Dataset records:
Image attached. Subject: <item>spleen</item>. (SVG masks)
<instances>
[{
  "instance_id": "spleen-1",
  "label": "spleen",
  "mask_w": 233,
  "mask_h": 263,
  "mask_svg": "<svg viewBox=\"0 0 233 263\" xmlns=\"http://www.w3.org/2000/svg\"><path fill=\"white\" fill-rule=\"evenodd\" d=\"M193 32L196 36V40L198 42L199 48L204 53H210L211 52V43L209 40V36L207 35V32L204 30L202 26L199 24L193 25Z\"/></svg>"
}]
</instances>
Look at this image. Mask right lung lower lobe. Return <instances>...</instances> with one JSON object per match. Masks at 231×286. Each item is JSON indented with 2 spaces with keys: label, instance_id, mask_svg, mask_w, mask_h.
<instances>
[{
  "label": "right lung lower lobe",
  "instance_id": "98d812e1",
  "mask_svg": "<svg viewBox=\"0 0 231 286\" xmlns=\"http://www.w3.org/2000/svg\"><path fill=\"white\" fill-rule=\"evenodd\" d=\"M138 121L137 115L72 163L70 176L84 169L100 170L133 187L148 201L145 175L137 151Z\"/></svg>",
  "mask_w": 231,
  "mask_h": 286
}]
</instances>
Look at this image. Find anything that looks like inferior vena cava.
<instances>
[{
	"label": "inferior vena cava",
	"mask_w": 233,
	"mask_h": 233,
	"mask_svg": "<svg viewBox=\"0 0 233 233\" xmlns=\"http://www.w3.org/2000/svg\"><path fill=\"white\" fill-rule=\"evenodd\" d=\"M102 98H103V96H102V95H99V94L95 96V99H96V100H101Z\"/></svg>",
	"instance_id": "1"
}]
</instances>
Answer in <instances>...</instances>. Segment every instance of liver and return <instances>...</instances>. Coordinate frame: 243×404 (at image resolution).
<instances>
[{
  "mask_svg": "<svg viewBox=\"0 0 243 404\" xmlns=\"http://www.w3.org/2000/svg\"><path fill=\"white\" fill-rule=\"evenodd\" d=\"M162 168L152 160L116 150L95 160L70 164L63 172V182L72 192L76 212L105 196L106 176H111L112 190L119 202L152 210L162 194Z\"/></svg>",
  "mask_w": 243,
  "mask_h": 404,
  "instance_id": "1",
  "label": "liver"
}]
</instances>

*Aim of the task*
For each line shown above, write an exact copy.

*Reply*
Image attached. Subject: <item>spleen</item>. (SVG masks)
<instances>
[{
  "instance_id": "spleen-1",
  "label": "spleen",
  "mask_w": 233,
  "mask_h": 263,
  "mask_svg": "<svg viewBox=\"0 0 233 263\" xmlns=\"http://www.w3.org/2000/svg\"><path fill=\"white\" fill-rule=\"evenodd\" d=\"M193 32L196 36V40L198 42L199 48L204 53H210L211 52V43L209 40V36L207 35V32L204 30L202 26L199 24L193 25Z\"/></svg>"
}]
</instances>
Look at this image. Mask right lung lower lobe. Return <instances>...</instances> with one JSON object per match. Masks at 231×286. Each item is JSON indented with 2 spaces with keys: label, instance_id, mask_svg, mask_w, mask_h.
<instances>
[{
  "label": "right lung lower lobe",
  "instance_id": "98d812e1",
  "mask_svg": "<svg viewBox=\"0 0 231 286\" xmlns=\"http://www.w3.org/2000/svg\"><path fill=\"white\" fill-rule=\"evenodd\" d=\"M138 121L137 115L72 163L70 176L84 169L100 170L133 187L148 201L145 175L137 151Z\"/></svg>",
  "mask_w": 231,
  "mask_h": 286
}]
</instances>
Look at this image. Find anything that looks like inferior vena cava.
<instances>
[{
	"label": "inferior vena cava",
	"mask_w": 233,
	"mask_h": 233,
	"mask_svg": "<svg viewBox=\"0 0 233 233\" xmlns=\"http://www.w3.org/2000/svg\"><path fill=\"white\" fill-rule=\"evenodd\" d=\"M102 98H103V96H102V95H99V94L95 96V99H96V100H101Z\"/></svg>",
	"instance_id": "1"
}]
</instances>
Answer in <instances>...</instances>. Segment every instance of liver and return <instances>...</instances>. Coordinate frame: 243×404 (at image resolution).
<instances>
[{
  "mask_svg": "<svg viewBox=\"0 0 243 404\" xmlns=\"http://www.w3.org/2000/svg\"><path fill=\"white\" fill-rule=\"evenodd\" d=\"M162 168L152 160L116 150L95 160L70 164L63 172V182L72 192L76 212L105 196L106 176H111L112 190L119 202L152 210L162 194Z\"/></svg>",
  "mask_w": 243,
  "mask_h": 404,
  "instance_id": "1",
  "label": "liver"
}]
</instances>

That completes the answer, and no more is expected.